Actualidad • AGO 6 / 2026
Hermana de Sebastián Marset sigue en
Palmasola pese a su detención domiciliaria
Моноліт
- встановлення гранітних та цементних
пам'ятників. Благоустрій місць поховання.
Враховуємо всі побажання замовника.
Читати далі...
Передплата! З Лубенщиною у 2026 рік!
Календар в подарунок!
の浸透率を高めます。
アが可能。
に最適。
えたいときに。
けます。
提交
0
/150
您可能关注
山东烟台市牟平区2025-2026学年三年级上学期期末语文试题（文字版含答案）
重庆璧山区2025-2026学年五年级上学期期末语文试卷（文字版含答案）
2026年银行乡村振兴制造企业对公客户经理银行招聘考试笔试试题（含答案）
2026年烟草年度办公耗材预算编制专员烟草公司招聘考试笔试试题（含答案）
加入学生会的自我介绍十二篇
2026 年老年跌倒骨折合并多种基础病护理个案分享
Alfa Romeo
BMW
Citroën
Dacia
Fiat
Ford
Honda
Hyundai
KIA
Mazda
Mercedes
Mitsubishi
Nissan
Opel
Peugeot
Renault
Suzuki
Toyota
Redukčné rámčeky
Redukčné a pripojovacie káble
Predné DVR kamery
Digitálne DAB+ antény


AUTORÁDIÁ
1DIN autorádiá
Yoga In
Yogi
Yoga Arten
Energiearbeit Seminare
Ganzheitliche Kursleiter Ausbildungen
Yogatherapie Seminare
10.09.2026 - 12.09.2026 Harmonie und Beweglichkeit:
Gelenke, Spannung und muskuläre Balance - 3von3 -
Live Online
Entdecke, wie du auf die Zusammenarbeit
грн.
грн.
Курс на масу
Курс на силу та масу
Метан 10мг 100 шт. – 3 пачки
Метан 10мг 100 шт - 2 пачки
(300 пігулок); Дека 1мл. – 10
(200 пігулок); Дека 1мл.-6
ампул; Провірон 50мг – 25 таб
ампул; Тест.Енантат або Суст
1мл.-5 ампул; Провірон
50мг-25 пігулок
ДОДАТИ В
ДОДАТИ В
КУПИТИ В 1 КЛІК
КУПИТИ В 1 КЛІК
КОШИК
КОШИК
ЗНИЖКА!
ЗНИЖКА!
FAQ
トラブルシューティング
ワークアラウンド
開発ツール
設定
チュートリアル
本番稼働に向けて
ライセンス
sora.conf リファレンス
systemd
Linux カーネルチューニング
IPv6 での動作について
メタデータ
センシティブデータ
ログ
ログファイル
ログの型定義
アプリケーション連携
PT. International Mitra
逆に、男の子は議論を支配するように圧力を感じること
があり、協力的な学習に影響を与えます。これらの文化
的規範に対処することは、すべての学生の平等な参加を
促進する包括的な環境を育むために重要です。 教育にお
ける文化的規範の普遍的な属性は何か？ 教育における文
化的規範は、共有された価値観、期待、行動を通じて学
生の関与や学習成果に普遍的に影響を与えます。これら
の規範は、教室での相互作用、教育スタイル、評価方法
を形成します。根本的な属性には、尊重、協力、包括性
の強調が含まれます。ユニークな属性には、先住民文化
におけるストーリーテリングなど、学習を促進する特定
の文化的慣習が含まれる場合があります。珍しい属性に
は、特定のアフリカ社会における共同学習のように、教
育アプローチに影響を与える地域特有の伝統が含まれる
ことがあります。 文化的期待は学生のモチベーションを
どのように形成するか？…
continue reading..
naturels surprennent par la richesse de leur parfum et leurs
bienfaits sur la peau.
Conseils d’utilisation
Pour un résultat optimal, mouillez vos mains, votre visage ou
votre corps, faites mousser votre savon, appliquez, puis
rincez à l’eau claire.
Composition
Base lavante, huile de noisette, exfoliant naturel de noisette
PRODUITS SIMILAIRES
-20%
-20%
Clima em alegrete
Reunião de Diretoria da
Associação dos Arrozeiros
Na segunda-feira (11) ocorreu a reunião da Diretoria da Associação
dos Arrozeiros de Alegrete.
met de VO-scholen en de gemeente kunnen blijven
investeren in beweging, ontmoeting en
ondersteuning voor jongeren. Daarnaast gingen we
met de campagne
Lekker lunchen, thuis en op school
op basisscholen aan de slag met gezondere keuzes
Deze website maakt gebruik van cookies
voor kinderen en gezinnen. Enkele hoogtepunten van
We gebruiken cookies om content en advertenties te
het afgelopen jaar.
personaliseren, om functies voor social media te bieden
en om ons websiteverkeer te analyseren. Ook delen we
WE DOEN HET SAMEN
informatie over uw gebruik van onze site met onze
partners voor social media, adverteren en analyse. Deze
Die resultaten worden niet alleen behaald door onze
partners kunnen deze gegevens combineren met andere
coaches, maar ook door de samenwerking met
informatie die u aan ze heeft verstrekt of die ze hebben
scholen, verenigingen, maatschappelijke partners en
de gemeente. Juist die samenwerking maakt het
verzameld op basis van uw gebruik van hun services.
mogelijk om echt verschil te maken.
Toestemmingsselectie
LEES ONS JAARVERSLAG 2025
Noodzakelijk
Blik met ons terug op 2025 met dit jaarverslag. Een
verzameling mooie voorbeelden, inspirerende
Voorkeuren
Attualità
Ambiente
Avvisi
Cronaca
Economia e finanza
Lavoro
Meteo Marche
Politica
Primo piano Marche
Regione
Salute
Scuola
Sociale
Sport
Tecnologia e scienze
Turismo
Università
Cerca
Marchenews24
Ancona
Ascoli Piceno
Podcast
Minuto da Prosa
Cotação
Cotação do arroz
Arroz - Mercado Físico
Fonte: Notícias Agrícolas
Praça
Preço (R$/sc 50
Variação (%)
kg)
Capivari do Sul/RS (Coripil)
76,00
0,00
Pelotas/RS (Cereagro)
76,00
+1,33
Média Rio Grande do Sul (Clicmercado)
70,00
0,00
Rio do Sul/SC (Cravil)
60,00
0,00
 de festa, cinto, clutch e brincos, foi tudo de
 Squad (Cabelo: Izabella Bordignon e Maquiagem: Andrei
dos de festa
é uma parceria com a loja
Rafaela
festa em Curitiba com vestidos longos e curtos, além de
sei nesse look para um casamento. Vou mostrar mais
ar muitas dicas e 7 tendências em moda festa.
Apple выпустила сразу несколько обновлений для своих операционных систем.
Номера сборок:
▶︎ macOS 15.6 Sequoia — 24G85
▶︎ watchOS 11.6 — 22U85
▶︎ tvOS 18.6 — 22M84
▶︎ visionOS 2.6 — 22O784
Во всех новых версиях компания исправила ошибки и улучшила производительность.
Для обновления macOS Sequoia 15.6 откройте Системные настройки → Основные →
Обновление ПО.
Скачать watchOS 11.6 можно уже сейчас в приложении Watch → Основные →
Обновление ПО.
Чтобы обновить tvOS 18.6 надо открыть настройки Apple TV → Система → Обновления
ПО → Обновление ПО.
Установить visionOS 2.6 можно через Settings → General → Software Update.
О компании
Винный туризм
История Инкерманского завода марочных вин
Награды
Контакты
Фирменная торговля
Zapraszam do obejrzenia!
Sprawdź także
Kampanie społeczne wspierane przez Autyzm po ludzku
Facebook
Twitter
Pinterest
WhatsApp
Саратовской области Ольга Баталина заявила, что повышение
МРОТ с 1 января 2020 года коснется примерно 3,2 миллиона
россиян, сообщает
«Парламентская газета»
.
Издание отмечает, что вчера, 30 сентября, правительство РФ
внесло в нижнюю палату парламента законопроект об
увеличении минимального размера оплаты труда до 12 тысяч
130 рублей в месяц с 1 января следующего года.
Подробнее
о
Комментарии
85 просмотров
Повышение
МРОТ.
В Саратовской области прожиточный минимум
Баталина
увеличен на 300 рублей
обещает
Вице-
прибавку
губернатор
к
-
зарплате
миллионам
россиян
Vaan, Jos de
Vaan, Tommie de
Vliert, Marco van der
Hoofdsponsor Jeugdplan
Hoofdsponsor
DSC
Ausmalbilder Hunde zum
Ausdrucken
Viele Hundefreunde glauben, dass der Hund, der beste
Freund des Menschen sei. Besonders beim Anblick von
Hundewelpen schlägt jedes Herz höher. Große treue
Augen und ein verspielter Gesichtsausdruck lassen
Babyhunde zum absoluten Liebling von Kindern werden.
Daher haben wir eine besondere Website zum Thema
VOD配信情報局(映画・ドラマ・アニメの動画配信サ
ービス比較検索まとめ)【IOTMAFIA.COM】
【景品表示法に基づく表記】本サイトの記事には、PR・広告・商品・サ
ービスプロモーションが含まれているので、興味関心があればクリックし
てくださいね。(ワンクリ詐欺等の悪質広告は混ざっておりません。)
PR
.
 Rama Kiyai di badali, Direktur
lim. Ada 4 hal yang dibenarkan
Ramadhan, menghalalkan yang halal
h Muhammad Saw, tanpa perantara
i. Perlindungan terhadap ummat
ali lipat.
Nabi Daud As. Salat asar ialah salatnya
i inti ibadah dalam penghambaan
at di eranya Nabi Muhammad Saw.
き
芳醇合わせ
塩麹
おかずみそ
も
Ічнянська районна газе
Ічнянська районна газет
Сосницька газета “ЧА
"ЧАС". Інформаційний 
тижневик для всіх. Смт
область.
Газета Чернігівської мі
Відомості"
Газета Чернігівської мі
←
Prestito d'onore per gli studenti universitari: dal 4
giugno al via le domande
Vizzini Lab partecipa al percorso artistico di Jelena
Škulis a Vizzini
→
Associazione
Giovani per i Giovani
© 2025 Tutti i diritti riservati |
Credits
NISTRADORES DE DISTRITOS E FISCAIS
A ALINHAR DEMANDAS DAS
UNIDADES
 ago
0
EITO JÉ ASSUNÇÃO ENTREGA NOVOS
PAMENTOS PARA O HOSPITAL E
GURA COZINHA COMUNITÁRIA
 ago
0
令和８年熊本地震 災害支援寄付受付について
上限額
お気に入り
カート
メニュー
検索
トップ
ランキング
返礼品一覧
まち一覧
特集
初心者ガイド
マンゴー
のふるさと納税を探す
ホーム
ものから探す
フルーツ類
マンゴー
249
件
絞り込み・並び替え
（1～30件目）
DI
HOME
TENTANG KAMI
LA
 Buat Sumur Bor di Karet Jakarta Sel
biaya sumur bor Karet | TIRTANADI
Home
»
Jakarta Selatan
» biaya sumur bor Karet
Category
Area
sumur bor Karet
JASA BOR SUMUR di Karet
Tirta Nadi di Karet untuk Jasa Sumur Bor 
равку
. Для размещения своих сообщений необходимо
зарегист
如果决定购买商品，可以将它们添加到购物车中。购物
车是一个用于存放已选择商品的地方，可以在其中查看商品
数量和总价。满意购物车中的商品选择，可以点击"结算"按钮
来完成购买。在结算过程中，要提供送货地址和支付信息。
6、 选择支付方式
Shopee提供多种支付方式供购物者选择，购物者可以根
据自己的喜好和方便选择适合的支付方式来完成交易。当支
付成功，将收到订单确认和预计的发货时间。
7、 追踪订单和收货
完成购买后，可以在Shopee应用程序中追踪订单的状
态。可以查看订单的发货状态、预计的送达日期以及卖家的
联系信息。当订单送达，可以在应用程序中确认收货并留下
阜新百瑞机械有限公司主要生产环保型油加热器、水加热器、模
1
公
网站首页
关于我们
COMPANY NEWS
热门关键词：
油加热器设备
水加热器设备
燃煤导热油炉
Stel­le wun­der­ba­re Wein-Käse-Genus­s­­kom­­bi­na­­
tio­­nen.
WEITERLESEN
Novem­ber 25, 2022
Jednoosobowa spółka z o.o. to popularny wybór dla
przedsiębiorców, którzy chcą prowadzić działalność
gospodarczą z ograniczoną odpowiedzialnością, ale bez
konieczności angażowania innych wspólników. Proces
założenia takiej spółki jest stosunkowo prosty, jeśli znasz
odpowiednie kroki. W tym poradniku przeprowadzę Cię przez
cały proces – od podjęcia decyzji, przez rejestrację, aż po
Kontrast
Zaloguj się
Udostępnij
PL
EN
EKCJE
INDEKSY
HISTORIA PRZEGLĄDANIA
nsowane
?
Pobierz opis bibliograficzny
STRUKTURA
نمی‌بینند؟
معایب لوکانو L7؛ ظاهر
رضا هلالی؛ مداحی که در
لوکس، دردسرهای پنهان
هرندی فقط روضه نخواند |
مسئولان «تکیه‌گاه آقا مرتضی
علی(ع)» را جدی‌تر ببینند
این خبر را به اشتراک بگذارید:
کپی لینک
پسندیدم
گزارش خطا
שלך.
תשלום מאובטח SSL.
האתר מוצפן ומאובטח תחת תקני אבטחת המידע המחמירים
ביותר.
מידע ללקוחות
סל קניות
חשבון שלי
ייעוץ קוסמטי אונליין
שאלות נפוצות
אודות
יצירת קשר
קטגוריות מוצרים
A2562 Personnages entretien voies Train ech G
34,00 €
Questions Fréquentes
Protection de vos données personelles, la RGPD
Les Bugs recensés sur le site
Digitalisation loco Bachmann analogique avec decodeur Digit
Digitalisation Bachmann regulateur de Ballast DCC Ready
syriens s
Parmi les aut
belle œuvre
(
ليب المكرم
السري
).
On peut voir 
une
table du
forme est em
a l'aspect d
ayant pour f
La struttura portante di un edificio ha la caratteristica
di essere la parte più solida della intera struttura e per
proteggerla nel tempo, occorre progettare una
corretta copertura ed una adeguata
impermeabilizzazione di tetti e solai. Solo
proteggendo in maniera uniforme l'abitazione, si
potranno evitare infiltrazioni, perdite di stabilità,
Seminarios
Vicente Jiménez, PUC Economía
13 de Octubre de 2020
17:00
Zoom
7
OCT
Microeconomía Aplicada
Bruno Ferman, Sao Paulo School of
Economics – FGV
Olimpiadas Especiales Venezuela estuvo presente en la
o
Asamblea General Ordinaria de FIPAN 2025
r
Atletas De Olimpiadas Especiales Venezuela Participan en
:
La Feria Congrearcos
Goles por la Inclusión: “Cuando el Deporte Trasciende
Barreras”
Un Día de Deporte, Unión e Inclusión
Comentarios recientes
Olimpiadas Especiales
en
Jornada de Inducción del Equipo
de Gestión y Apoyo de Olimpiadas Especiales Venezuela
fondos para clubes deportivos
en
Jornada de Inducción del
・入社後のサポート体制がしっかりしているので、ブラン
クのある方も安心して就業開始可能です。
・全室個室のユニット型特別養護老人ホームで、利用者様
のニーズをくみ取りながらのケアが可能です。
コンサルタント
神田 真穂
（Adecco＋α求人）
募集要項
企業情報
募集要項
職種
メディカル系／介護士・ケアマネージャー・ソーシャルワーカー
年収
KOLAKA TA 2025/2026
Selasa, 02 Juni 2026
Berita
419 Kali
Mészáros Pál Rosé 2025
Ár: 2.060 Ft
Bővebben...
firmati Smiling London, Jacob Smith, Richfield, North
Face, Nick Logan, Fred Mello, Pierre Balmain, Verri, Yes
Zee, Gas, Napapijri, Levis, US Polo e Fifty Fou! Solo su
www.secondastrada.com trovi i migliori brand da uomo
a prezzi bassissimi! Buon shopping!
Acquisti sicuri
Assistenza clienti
_ _ _ _ _
▸ **Your task**: Each line from the beginning of the listing up to the line where "(300 пігулок); Дека 1мл. – 10" appears needs to be given again exactly; please add nothing else.

▸ **Task output**:
Actualidad • AGO 6 / 2026
Hermana de Sebastián Marset sigue en
Palmasola pese a su detención domiciliaria
Моноліт
- встановлення гранітних та цементних
пам'ятників. Благоустрій місць поховання.
Враховуємо всі побажання замовника.
Читати далі...
Передплата! З Лубенщиною у 2026 рік!
Календар в подарунок!
の浸透率を高めます。
アが可能。
に最適。
えたいときに。
けます。
提交
0
/150
您可能关注
山东烟台市牟平区2025-2026学年三年级上学期期末语文试题（文字版含答案）
重庆璧山区2025-2026学年五年级上学期期末语文试卷（文字版含答案）
2026年银行乡村振兴制造企业对公客户经理银行招聘考试笔试试题（含答案）
2026年烟草年度办公耗材预算编制专员烟草公司招聘考试笔试试题（含答案）
加入学生会的自我介绍十二篇
2026 年老年跌倒骨折合并多种基础病护理个案分享
Alfa Romeo
BMW
Citroën
Dacia
Fiat
Ford
Honda
Hyundai
KIA
Mazda
Mercedes
Mitsubishi
Nissan
Opel
Peugeot
Renault
Suzuki
Toyota
Redukčné rámčeky
Redukčné a pripojovacie káble
Predné DVR kamery
Digitálne DAB+ antény


AUTORÁDIÁ
1DIN autorádiá
Yoga In
Yogi
Yoga Arten
Energiearbeit Seminare
Ganzheitliche Kursleiter Ausbildungen
Yogatherapie Seminare
10.09.2026 - 12.09.2026 Harmonie und Beweglichkeit:
Gelenke, Spannung und muskuläre Balance - 3von3 -
Live Online
Entdecke, wie du auf die Zusammenarbeit
грн.
грн.
Курс на масу
Курс на силу та масу
Метан 10мг 100 шт. – 3 пачки
Метан 10мг 100 шт - 2 пачки
(300 пігулок); Дека 1мл. – 10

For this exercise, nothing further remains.